Snapshot collection of modern (non-VistA) M source from active open-source
projects. Used as a validation corpus alongside the VistA corpus
(vista-meta/vista/vista-m-host/Packages/) to confirm that
m-cli lint rules and
tree-sitter-m parsing don't
break on idioms outside the VA legacy style.
This project is data-first — its purpose is to be consumed by sibling
tooling. The only code is two small helpers under tools/:
fetch-corpus.sh reproduces / refreshes the
snapshots from upstream, and gen-manifest.py
emits the discovery artifacts under dist/. Both read the same
provenance table at tools/sources.tsv.
| Path | Source |
|---|---|
ewd/ |
EWD framework |
m-web-server/ |
YottaDB Web Server (M code) |
mgsql/ |
mgsql |
ydbocto-aux/ |
YDBOcto auxiliary routines |
ydbtest/ |
YDB regression test routines |
Roughly 4K routines total — the benchmark for the m-cli "default profile = curated daily-lint subset" calibration (3.3 findings/routine).
From a sibling checkout of m-cli in the same workspace
(~/m-dev-tools/m-cli/):
make lint-modern # runs `m lint` over this corpusResults inform rule profile defaults and confirm new lint rules don't false-positive on modern non-VistA M code.
The repo ships two families of make targets. The first regenerates the
discovery artifacts — these are declared as the verification_commands
in dist/repo.meta.json:
make manifest # regenerate dist/manifest.json + dist/stats.json
make check-manifest # drift gate: regenerate, then `git diff --exit-code dist/`The second family is for snapshot reproducibility — tools/fetch-corpus.sh
is the single entrypoint:
make corpus-status # which subdirs are present vs missing
make corpus-list # print the upstream provenance table (sources.tsv)

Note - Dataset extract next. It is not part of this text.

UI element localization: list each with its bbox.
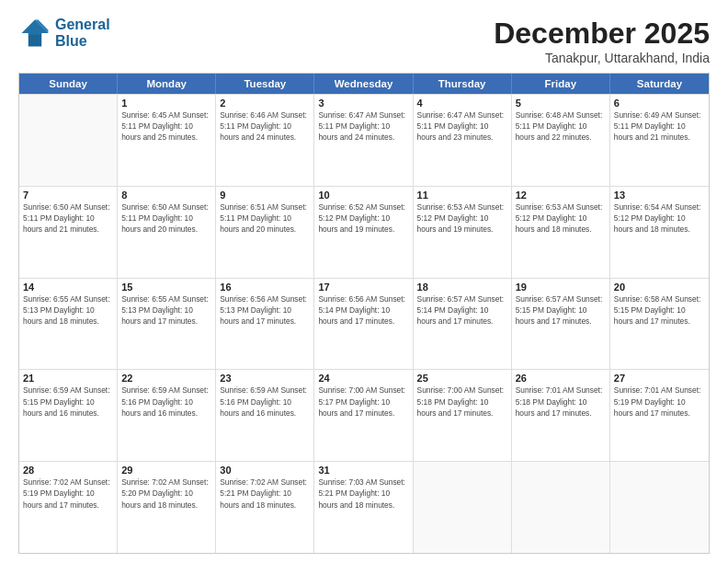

make corpus-fetch # clone any missing subdirs (no-op when complete)
make corpus-verify # diff each subdir vs upstream HEAD (drift report, read-only)For a deliberate snapshot refresh, invoke the script directly:
tools/fetch-corpus.sh refresh <subdir> # re-clone one
tools/fetch-corpus.sh refresh --all # re-clone everythingEvery fetch/refresh records {upstream HEAD SHA, fetched_at} per subdir
in dist/sources.lock.json so the snapshot's
provenance is committed alongside the source. The dist/*.json files are
deterministic outputs of tools/gen-manifest.py — do not hand-edit them.
Python 3, bash 5, and git are the only dependencies.
Maintenance mode. Snapshot only — not auto-synced as upstream projects evolve. Re-sync periodically if the corpus drifts too far behind.
- m-cli — primary consumer; uses this as a validation gate for rules.
- tree-sitter-m — secondary consumer; parses this corpus alongside VistA.
- m-standard — evidence base for which language features are actually used in modern M projects.
- vista-meta — companion corpus (VistA legacy) covering complementary idioms.